- Opening Delimiter -

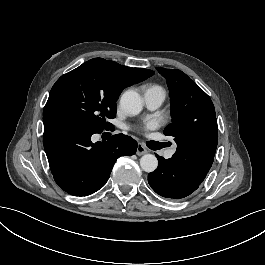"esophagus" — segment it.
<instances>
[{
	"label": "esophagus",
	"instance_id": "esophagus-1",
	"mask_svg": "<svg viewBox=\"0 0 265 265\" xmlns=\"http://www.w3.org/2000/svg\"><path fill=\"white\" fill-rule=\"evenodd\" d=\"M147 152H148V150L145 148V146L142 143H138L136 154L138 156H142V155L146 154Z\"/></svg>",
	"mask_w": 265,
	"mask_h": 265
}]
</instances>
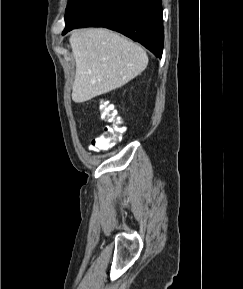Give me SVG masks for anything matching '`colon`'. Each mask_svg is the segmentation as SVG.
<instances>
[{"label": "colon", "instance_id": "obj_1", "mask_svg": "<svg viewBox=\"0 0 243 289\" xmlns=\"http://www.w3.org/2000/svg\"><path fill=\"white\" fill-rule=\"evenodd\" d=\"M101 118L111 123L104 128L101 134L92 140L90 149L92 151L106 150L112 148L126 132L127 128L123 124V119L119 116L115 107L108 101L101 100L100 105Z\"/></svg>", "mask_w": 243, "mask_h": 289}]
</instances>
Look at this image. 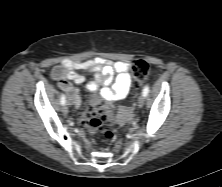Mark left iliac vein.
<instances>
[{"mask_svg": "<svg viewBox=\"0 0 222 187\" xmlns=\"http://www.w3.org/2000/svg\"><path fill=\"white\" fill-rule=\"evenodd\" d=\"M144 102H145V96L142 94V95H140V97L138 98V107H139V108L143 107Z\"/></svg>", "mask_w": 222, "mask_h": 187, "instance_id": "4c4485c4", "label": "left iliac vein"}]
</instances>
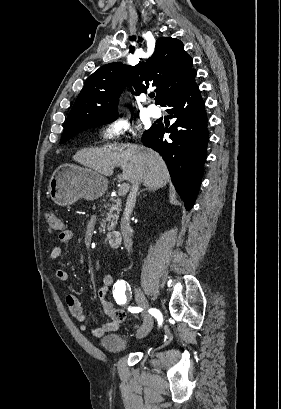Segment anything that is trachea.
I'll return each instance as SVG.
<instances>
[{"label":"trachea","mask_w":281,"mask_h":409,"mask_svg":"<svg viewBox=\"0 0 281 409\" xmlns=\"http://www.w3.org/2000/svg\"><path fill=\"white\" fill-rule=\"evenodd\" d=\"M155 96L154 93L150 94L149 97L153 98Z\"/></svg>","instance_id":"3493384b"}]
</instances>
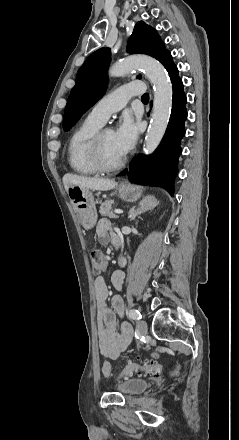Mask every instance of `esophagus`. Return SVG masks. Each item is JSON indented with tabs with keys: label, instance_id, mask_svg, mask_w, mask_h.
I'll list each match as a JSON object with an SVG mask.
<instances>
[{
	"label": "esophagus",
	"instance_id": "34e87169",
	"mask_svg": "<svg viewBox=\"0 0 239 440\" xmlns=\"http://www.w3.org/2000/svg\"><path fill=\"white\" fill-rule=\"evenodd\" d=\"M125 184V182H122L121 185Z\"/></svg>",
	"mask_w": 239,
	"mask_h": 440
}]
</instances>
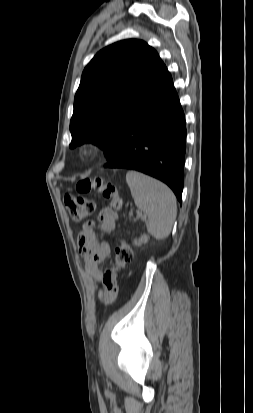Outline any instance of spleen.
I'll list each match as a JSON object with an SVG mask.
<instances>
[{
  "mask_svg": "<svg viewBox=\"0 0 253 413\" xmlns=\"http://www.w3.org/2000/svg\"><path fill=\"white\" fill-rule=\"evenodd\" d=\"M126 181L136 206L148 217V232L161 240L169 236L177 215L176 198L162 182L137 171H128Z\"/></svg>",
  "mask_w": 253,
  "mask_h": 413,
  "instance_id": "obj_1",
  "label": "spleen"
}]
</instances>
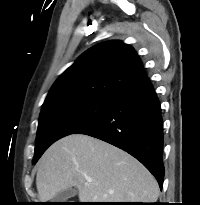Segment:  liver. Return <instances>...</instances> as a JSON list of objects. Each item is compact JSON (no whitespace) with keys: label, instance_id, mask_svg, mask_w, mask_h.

- Closing Delimiter -

Description of the task
Exactly reproduce the lines beginning at the one that contains "Segment anything that is trachea." and ending at the final line of the material, with the pictures left out.

Exercise answer
Segment anything that is trachea.
I'll return each instance as SVG.
<instances>
[{"label":"trachea","mask_w":281,"mask_h":409,"mask_svg":"<svg viewBox=\"0 0 281 409\" xmlns=\"http://www.w3.org/2000/svg\"><path fill=\"white\" fill-rule=\"evenodd\" d=\"M155 96L154 93L150 94L149 97L153 98Z\"/></svg>","instance_id":"3493384b"}]
</instances>
Mask every instance of `esophagus`. Return SVG masks. Each item is JSON indented with tabs with keys: label, instance_id, mask_svg, mask_w, mask_h.
I'll list each match as a JSON object with an SVG mask.
<instances>
[{
	"label": "esophagus",
	"instance_id": "34e87169",
	"mask_svg": "<svg viewBox=\"0 0 239 440\" xmlns=\"http://www.w3.org/2000/svg\"><path fill=\"white\" fill-rule=\"evenodd\" d=\"M125 184V182H122L121 185Z\"/></svg>",
	"mask_w": 239,
	"mask_h": 440
}]
</instances>
Outline any instance of spleen.
I'll list each match as a JSON object with an SVG mask.
<instances>
[{
  "mask_svg": "<svg viewBox=\"0 0 253 413\" xmlns=\"http://www.w3.org/2000/svg\"><path fill=\"white\" fill-rule=\"evenodd\" d=\"M126 181L136 206L148 217V232L161 240L169 236L177 215L176 198L162 182L137 171H128Z\"/></svg>",
  "mask_w": 253,
  "mask_h": 413,
  "instance_id": "obj_1",
  "label": "spleen"
}]
</instances>
Segment:  liver. Return <instances>...</instances> as a JSON list of objects. Each item is compact JSON (no whitespace) with keys: label, instance_id, mask_svg, mask_w, mask_h.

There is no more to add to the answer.